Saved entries
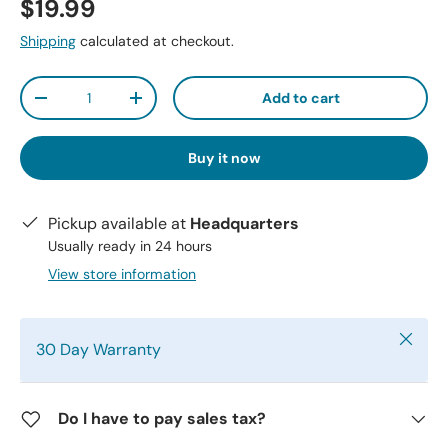
$19.99
Shipping
calculated at checkout.
Qty
Add to cart
-
+
Buy it now
Pickup available at
Headquarters
Usually ready in 24 hours
View store information
Close
30 Day Warranty
Do I have to pay sales tax?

| Instructions for the task |
When an image appears in the data, skip it and output the rest exactly.

| Response to the task |
$19.99
Shipping
calculated at checkout.
Qty
Add to cart
-
+
Buy it now
Pickup available at
Headquarters
Usually ready in 24 hours
View store information
Close
30 Day Warranty
Do I have to pay sales tax?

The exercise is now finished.